### RECORDS PROVIDED
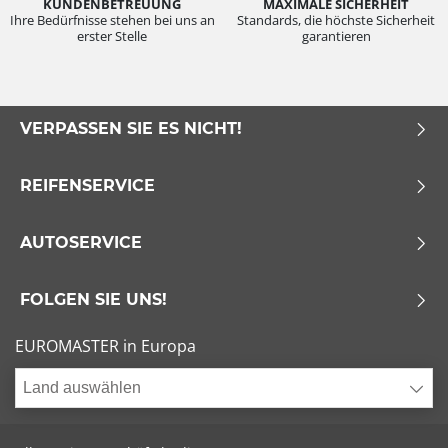
KUNDENBETREUUNG
MAXIMALE SICHERHEIT
Ihre Bedürfnisse stehen bei uns an
Standards, die höchste Sicherheit
erster Stelle
garantieren
VERPASSEN SIE ES NICHT!
REIFENSERVICE
AUTOSERVICE
FOLGEN SIE UNS!
EUROMASTER in Europa
Land auswählen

### AIM OF THE EXERCISE
Beginning with the line in which "AUTOSERVICE" appears, print each remaining line of the listing exactly, the last line included.

### FINAL ANSWER
AUTOSERVICE
FOLGEN SIE UNS!
EUROMASTER in Europa
Land auswählen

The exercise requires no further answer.